The main predisposing conditions examined in the current study, circulatory shock, cardiac dysfunction, respiratory dysfunction, and sepsis, account for over 90% of hypoxic hepatitis cases [1,10,18]. The pathophysiology of liver cell damage in hypoxic hepatitis varies according to the predisposing condition. In cardiac dysfunction, the hemodynamic mechanism involves ischemia due to passive hepatic congestion and reduced hepatic blood flow [18,22]. In circulatory shock, the hemodynamic pattern is characterized solely by liver ischemia resulting from systemic hypoperfusion [23]. In sepsis, the proposed mechanism involves impaired oxygen utilization by hepatocytes, which are unable to meet the elevated oxygen demand [24,25,26]. Inflammatory mediators and endotoxins reduce hepatocyte oxygen extraction from the blood, leading to cellular necrosis. In cardiac dysfunction, splanchnic blood flow is diminished while oxygen extraction remains intact. Conversely, in sepsis, splanchnic blood flow is elevated, but oxygen extraction by hepatocytes is impaired [18]. Liver ischemia, due to circulatory shock and cardiac dysfunction, and hypoxemia, secondary to respiratory dysfunction and sepsis, play a critical role in the development of hypoxic hepatitis [1,8,9,19]. Nevertheless, a documented shock state is observed in only approximately half of patients with hypoxic hepatitis. In the current cohort, cardiac dysfunction and circulatory shock primarily induced liver ischemia and were associated with a lower frequency of MOF. In contrast, respiratory dysfunction and sepsis primarily contributed to hypoxic liver injury and were associated with a higher incidence of MOF. These findings suggest that, based on the hemodynamic mechanisms of hypoxic hepatitis, the presence of MOF significantly affects patient prognosis.
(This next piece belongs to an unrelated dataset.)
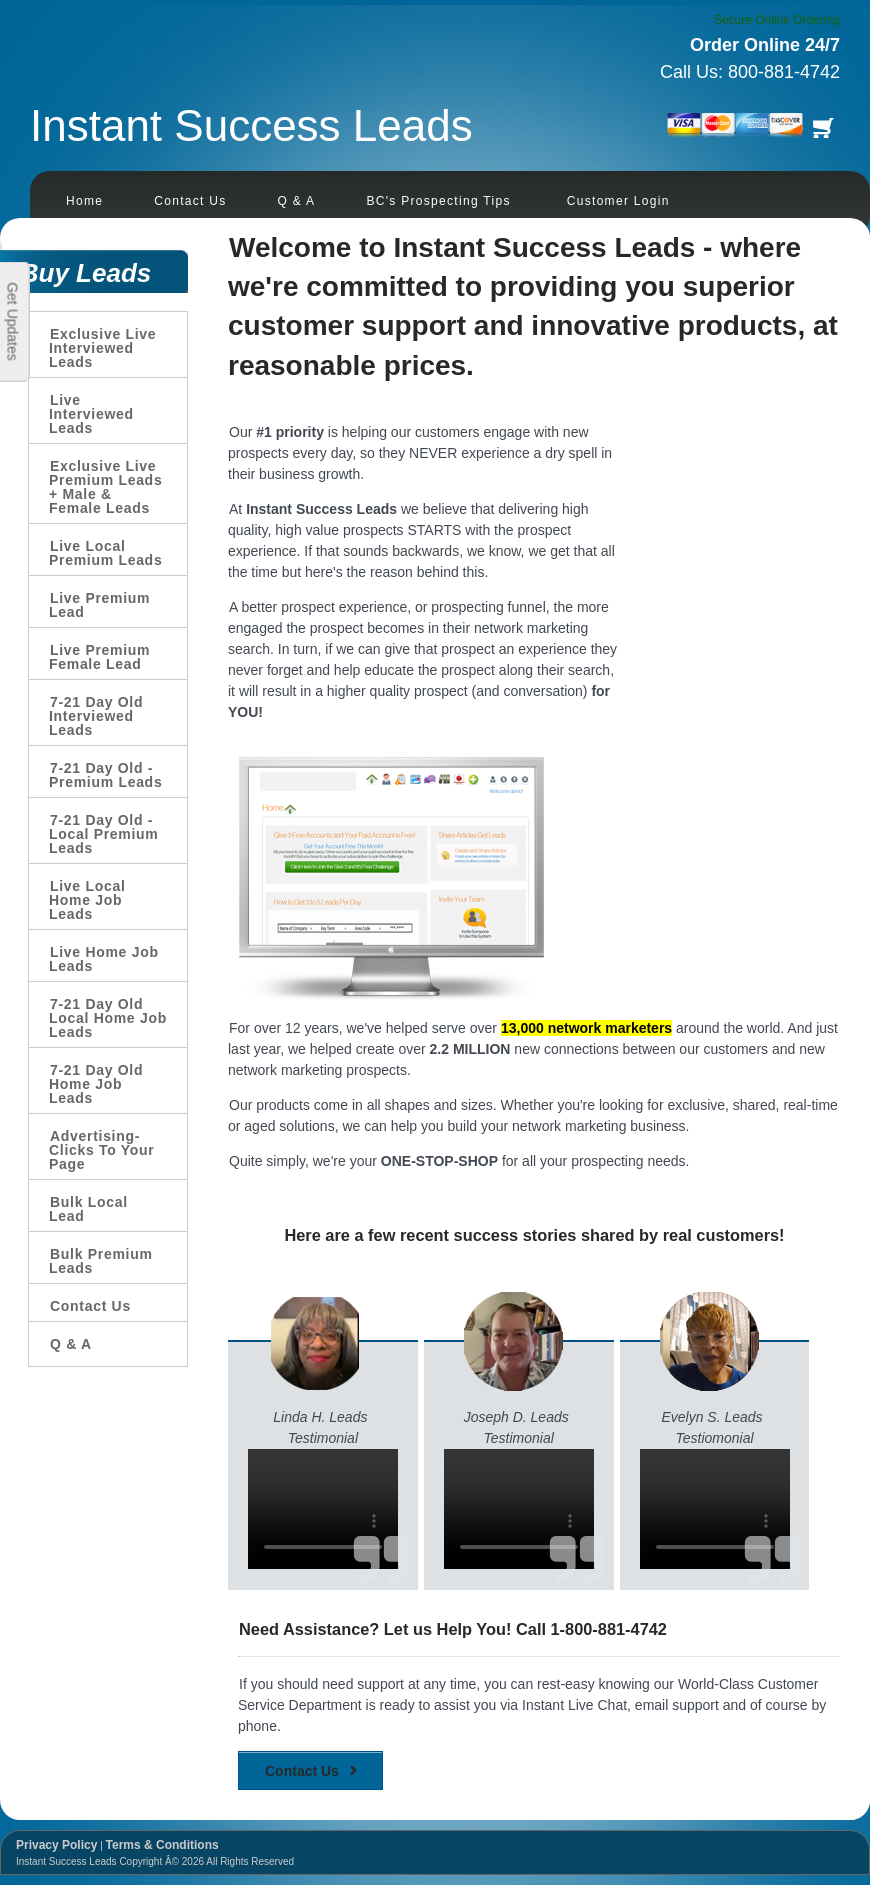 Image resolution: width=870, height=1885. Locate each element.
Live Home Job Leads (104, 959)
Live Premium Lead (99, 605)
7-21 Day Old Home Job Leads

This study had a few limitations. First, because of its retrospective design, classification of predisposing conditions and organ failure was constrained. Second, the study was conducted at only two hospitals. Nonetheless, the cohort included 1011 patients, making it one of the largest retrospective studies in this field, closely paralleling the largest recent cohort study comprising 1116 patients [4]. Additionally, because of its observational design, the study cannot determine causality between MOF and hypoxic hepatitis; therefore, MOF should be interpreted not as a cause of hypoxic hepatitis but as a useful prognostic factor for mortality in hypoxic hepatitis. Although N-acetylcysteine was not used in this cohort, it is worth noting that recent studies suggest potential benefits of N-acetylcysteine in non-acetaminophen liver injuries and hypoxic hepatitis [27,28].
5. Conclusions
These findings highlight the prognostic value of MOF, assessed using the SOFA system, in hypoxic hepatitis. Future prospective studies are warranted to confirm whether the presence of MOF increases mortality in this patient population.